Wiceprezydent Kielc Bartłomiej Zapała wydał ponad 12 tysięcy złotych z publicznych pieniędzy na wyjazd z małżonką do Francji. Tak twierdzą rajcy miejscy Prawa i Sprawiedliwości. Zapowiadają, iż sprawa trafi do prokuratury. Żądają dymisji. Wiceprezydent Zapała odpiera zarzuty.

Bartłomiej Zapała, drugi wiceprezydent Kielc.
Fot. kielce.eu

Według radnych PiS wyjazd wiceprezydenta i jego żony do Paryża miał sfinansować Miejski Ośrodek Pomocy Rodzinie w Kielcach.
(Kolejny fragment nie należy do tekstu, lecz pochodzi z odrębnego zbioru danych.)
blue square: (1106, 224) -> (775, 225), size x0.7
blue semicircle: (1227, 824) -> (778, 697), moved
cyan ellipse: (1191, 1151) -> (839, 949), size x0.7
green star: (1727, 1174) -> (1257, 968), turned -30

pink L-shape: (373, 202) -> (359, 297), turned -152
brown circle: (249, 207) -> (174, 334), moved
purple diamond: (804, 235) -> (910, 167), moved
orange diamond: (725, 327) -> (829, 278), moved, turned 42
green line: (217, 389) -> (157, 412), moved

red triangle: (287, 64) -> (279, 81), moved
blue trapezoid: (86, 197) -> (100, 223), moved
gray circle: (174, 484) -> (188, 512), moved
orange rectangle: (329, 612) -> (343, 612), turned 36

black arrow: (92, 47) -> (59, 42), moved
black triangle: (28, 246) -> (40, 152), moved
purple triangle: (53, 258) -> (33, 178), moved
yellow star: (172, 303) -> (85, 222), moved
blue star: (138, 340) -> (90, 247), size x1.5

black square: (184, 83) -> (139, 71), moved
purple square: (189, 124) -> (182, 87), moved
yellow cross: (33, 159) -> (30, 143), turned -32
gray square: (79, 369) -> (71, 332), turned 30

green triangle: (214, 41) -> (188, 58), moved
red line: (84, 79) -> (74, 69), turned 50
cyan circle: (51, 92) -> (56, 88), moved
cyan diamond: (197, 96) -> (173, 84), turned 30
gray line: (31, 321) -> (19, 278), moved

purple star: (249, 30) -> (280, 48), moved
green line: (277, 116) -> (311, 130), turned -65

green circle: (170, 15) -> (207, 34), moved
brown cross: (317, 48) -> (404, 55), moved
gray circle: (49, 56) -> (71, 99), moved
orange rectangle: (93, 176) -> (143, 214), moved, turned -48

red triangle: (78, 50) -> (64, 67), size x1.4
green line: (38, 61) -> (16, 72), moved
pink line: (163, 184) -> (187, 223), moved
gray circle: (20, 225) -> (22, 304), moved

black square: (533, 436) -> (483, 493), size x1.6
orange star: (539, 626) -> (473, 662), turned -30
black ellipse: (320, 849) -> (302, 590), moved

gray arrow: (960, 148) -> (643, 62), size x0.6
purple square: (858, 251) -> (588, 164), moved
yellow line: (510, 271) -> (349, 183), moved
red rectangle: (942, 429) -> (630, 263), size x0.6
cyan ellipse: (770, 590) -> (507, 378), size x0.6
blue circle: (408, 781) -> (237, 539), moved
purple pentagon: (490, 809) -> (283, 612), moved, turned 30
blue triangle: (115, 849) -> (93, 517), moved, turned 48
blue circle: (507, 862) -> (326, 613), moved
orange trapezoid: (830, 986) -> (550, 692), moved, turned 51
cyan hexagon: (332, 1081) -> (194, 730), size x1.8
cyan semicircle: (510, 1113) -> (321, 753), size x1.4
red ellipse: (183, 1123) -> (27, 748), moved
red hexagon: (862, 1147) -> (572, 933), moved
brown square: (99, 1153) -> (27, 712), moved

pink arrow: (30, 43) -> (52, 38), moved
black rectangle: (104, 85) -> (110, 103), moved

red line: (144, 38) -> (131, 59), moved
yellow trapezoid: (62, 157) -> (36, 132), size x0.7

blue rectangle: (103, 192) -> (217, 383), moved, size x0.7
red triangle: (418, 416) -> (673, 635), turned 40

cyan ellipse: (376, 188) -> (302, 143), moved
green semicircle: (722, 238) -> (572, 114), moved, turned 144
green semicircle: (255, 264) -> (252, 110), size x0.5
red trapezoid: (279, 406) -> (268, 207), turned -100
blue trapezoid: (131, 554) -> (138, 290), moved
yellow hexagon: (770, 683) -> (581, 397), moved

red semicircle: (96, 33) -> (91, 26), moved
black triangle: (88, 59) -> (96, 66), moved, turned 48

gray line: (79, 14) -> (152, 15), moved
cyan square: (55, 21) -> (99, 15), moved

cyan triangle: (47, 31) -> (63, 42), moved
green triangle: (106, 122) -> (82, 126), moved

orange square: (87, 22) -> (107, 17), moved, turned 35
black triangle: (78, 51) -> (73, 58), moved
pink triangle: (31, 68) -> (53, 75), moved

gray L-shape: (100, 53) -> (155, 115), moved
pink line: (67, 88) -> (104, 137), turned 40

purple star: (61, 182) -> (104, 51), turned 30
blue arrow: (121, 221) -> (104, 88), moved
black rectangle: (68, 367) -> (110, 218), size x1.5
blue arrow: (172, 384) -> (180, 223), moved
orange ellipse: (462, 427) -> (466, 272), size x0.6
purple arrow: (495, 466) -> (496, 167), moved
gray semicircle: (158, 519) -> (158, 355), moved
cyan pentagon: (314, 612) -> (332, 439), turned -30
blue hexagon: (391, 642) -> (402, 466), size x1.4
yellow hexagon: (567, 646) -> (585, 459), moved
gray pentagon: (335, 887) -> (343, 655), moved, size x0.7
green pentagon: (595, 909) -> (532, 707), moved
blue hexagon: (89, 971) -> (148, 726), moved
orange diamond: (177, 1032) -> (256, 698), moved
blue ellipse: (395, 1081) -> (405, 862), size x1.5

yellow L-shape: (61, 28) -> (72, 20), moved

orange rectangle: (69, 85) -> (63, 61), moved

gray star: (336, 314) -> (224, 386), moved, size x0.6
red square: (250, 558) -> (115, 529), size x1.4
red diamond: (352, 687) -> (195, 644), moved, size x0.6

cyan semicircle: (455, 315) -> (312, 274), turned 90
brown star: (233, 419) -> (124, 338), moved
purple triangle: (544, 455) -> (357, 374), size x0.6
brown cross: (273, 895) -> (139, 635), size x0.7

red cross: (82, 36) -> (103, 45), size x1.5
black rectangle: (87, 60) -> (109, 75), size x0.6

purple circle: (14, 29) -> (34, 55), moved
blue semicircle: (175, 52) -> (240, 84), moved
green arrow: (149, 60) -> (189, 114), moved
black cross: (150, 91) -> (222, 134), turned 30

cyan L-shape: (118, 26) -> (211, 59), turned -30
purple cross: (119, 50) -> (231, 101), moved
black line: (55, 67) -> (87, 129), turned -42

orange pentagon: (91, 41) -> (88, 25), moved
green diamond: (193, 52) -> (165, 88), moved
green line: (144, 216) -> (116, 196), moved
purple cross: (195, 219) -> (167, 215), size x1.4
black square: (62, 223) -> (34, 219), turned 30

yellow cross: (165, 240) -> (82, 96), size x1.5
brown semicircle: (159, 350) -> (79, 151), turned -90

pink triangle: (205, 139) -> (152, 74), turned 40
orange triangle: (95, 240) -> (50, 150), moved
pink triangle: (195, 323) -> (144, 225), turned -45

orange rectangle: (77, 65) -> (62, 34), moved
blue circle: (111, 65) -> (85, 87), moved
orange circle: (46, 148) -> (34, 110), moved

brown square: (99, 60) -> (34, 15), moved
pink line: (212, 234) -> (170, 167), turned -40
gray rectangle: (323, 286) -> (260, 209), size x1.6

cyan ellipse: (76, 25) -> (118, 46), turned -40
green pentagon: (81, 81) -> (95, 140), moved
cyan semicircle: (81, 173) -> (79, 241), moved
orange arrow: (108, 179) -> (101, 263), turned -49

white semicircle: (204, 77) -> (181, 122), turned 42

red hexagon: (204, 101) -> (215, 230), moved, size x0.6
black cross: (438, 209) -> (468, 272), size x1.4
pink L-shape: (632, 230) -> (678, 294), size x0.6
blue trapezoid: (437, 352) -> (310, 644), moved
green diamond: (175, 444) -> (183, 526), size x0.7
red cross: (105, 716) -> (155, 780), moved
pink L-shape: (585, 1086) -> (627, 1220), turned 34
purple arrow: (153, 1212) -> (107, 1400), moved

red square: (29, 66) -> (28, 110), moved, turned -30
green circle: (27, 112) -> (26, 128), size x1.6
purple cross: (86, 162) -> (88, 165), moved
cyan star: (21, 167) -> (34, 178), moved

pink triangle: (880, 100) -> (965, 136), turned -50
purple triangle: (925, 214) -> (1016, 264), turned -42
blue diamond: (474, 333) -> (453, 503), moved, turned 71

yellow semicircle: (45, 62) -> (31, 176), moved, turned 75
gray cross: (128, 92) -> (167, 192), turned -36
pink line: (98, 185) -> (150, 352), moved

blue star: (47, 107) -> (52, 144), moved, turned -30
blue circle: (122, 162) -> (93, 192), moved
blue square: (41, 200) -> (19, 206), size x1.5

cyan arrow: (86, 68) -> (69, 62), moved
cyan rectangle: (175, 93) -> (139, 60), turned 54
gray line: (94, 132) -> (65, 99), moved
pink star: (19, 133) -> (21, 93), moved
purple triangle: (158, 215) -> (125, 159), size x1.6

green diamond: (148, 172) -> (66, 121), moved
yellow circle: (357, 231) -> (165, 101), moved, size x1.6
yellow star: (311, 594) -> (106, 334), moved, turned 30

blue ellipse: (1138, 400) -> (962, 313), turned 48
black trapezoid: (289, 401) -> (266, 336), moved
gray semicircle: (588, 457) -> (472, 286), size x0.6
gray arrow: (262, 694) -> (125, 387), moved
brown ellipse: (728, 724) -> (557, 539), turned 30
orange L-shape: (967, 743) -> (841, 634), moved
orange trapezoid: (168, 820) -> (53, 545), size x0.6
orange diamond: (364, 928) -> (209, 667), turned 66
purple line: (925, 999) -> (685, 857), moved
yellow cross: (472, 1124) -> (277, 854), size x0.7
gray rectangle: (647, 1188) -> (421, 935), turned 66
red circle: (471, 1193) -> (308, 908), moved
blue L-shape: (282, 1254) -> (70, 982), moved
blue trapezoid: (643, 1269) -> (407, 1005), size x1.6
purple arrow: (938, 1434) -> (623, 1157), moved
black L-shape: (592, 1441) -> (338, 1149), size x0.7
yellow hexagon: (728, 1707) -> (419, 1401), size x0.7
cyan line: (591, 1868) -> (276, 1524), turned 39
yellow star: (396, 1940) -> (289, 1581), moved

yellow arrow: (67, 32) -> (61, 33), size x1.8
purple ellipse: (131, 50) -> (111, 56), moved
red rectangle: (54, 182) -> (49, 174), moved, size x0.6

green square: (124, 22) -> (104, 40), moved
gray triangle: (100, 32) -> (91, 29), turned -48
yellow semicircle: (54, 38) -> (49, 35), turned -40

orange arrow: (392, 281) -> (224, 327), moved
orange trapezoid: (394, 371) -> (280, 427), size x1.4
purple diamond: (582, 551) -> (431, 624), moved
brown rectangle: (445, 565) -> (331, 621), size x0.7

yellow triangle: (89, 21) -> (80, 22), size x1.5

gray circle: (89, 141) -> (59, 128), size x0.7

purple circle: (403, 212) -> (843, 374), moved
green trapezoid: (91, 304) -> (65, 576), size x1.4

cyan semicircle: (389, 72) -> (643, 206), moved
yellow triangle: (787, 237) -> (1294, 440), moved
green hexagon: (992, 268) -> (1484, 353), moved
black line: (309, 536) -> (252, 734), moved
Według dokumentów, do których dotarli, wyjazd „pod przykrywką konferencji” kosztował ponad 12 tysięcy złotych.

To trzymiesięczna pensja szeregowego pracownika Miejskiego Ośrodka Pomocy Rodzinie w Kielcach

– mówił Marcin Stępniewski, przewodniczący klubu Prawa i Sprawiedliwości w kieleckiej Radzie Miasta.

Jak przekazał kontrola przeprowadzona przez radnych PiS w siedzibie kieleckiego MOPR 7 marca wykazała, iż ubiegłoroczny czerwcowy wyjazd do francuskiej stolicy został w całości opłacony z publicznych pieniędzy, mimo iż ani wiceprezydent, ani jego żona nie są pracownikami tej instytucji.

Według radnych, oficjalnie wyjazd miał związek z projektem „YESVolunteer”, jednak pod tym pretekstem sfinansowana miała zostać prywatna wycieczka. Na spotkaniu projektowym, które mogło odbyć się online, było obecnych zaledwie 12 osób.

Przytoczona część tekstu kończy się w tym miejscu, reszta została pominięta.